◆ TASK INSTRUCTIONS ◆
Every line containing the string "cercano" should be returned from the records.

[EXERCISE DATA Boundary: Start]

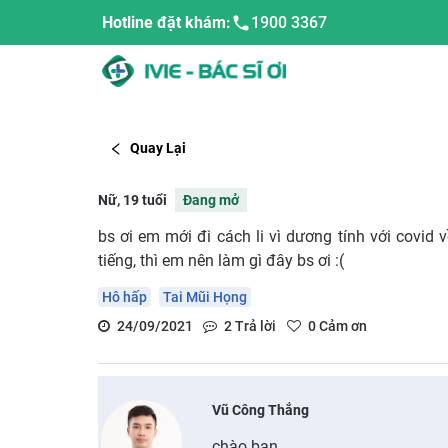
Hotline đặt khám:
1900 3367
Quay Lại
Nữ, 19 tuổi
Đang mở
bs ơi em mới đi cách li vì dương tính với covi
tiếng, thì em nên làm gì đây bs ơi :(
Hô hấp
Tai Mũi Họng
24/09/2021
2
Trả lời
0
Cảm ơn
Vũ Công Thắng
chào bạn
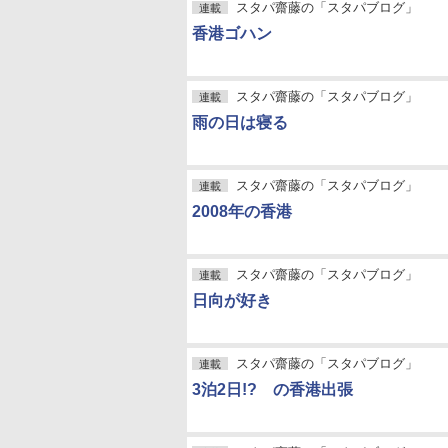
スタパ齋藤の「スタパブログ」
連載
香港ゴハン
スタパ齋藤の「スタパブログ」
連載
雨の日は寝る
スタパ齋藤の「スタパブログ」
連載
2008年の香港
スタパ齋藤の「スタパブログ」
連載
日向が好き
スタパ齋藤の「スタパブログ」
連載
3泊2日!? の香港出張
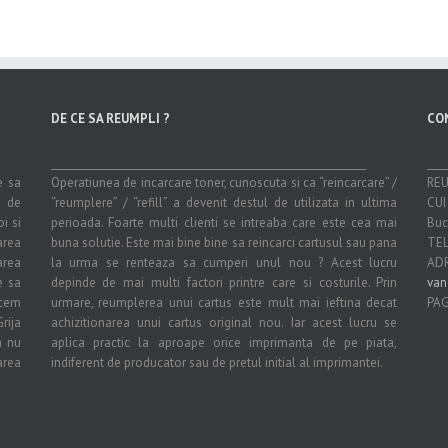
DE CE SA REUMPLI ?
CO
_______________________________________________________________
____
e sa
Operatiunea de incarcare toner, cunoscuta si ca “reincarcare” /
RE
e de
“reumplere” / “refill” a devenit destul de utilizata in ultima
CUI
i si
perioada. Foarte multi clienti se intreaba care este cea mai
Buc
area
buna solutie. Este mai bine bine sa reincarci cartusul sau pana
TEL
rea
la urma se renteaza sa cumperi unul nou ? Acest lucru
ADR
e sa
depinde de mai multi factori printre care si costurile. Prin
van
acem
urmare, reumplerea unui cartus este mult mai ieftina decat
PAG
rija
achizitionarea unui cartus original nou. Iar acest lucru se
m nu
aplica practic la aproape orice imprimanta de pe piata,
area
indiferent de producator sau de pretul initial al imprimantei.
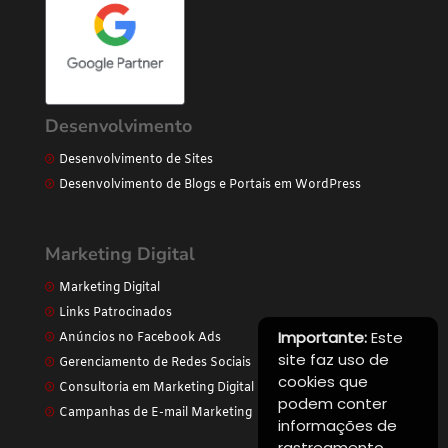
Desenvolvimento
Desenvolvimento de Sites
Desenvolvimento de Blogs e Portais em WordPress
Marketing Digital
Marketing Digital
Links Patrocinados
Importante:
Este
Anúncios no Facebook Ads
site faz uso de
Gerenciamento de Redes Sociais
cookies que
Consultoria em Marketing Digital
podem conter
Campanhas de E-mail Marketing
informações de
rastreamento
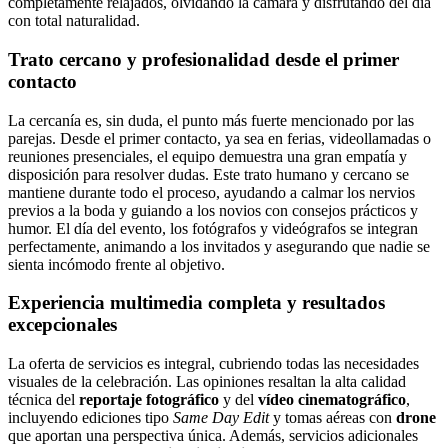
completamente relajados, olvidando la cámara y disfrutando del día
con total naturalidad.
Trato cercano y profesionalidad desde el primer
contacto
La cercanía es, sin duda, el punto más fuerte mencionado por las
parejas. Desde el primer contacto, ya sea en ferias, videollamadas o
reuniones presenciales, el equipo demuestra una gran empatía y
disposición para resolver dudas. Este trato humano y cercano se
mantiene durante todo el proceso, ayudando a calmar los nervios
previos a la boda y guiando a los novios con consejos prácticos y
humor. El día del evento, los fotógrafos y videógrafos se integran
perfectamente, animando a los invitados y asegurando que nadie se
sienta incómodo frente al objetivo.
Experiencia multimedia completa y resultados
excepcionales
La oferta de servicios es integral, cubriendo todas las necesidades
visuales de la celebración. Las opiniones resaltan la alta calidad
técnica del
reportaje fotográfico
y del
vídeo cinematográfico
,
incluyendo ediciones tipo
Same Day Edit
y tomas aéreas con
drone
que aportan una perspectiva única. Además, servicios adicionales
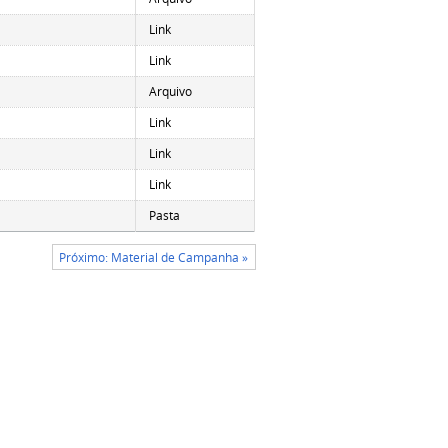
Link
Link
Arquivo
Link
Link
Link
Pasta
Próximo: Material de Campanha »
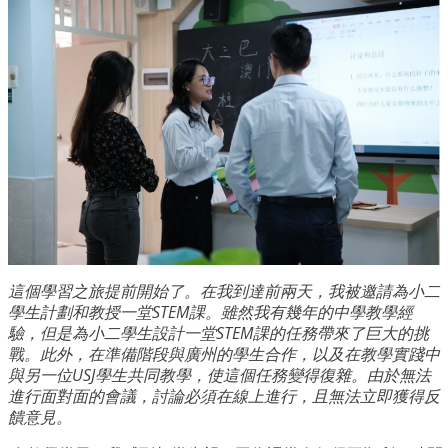
這個學習之旅提前開始了。在我到達前兩天，我被邀請為小二
學生計劃和教授一堂STEM課。雖然我有幾年的中學教學經
驗，但是為小二學生設計一堂STEM課的任務帶來了巨大的挑
戰。此外，在準備階段與廣州的學生合作，以及在教學實踐中
與另一位USJ學生共同教學，使這個任務變得復雜。由於無法
進行面對面的會議，討論必須在線上進行，且無法立即獲得反
饋意見。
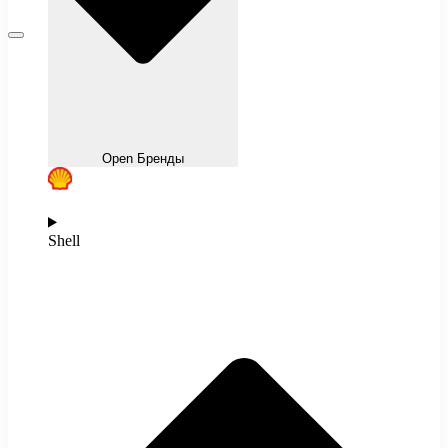
Open Бренды
Shell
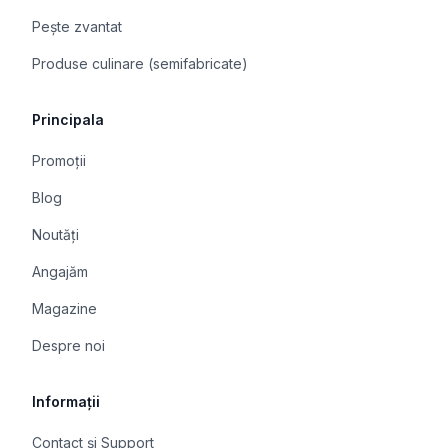
Pește zvantat
Produse culinare (semifabricate)
Principala
Promoții
Blog
Noutăți
Angajăm
Magazine
Despre noi
Informații
Contact și Support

[EXERCISE DATA Boundary: End]

◆ RESULT BELOW ◆
Trato cercano y profesionalidad desde el primer
disposición para resolver dudas. Este trato humano y cercano se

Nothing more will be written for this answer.